Besides being a possible early symptom of COVID-19, joint or muscle pain (which can occur anywhere in the body) may also be a more long-term effect of the disease, says the CDC. A study published in the online version of the British Medical Journal on November 17 found that muscle aches were the second most common symptom of so-called "long COVID." In a group of 201 young, low-risk patients in the UK with ongoing symptoms of COVID-19, 88% of them reported suffering from muscle aches four months after their initial symptoms of COVID-19 infection.

While back pain may not be one of the more common signs of COVID-19, Dr. Mony recommends getting tested for the virus if you do experience sudden, unexplained back pain. And COVID-19 aside, always seek medical attention for persistent back pain, because it could be a sign of another health issue—such as arthritis of the spine, a herniated (or bulging) disc, or a kidney condition.

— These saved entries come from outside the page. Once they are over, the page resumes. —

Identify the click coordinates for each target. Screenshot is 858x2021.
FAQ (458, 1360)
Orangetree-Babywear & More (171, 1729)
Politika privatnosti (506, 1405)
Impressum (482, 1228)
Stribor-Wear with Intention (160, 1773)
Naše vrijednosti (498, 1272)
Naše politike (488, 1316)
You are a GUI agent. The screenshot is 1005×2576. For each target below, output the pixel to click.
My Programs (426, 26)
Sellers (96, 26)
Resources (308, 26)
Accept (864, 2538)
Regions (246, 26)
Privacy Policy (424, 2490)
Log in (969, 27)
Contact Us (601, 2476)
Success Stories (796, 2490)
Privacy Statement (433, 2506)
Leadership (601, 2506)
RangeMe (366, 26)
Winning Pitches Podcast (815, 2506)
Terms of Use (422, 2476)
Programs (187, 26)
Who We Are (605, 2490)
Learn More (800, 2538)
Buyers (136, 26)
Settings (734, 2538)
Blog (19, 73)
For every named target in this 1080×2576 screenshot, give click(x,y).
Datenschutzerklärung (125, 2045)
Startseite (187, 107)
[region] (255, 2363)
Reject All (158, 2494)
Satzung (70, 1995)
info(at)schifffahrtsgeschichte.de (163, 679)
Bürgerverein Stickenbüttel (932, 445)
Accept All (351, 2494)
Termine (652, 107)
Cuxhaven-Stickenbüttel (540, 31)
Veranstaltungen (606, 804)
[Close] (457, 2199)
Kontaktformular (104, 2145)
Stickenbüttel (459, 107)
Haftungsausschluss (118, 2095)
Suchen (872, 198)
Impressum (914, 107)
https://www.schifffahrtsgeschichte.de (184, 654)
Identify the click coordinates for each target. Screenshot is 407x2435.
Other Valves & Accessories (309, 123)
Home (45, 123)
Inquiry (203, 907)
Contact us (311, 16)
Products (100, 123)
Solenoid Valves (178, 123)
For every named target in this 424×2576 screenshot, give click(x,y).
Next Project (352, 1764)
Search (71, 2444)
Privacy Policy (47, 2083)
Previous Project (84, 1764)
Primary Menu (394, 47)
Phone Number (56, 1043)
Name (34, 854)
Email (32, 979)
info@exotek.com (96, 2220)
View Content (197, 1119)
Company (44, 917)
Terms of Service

It may also be caused by changes in the spine that happen as a natural result of aging, per the National Institute of Arthritis and Musculoskeletal and Skin Diseases. According to the CDC, acute lower back pain (i.e. back pain that lasts for four weeks or less) is extremely common, causing more disability around the world than any other condition.

The information in this story is accurate as of press time. However, as the situation surrounding COVID-19 continues to evolve, it's possible that some data have changed since publication. While Health is trying to keep our stories as up-to-date as possible, we also encourage readers to stay informed on news and recommendations for their own communities by using the CDCWHO, and their local public health department as resources.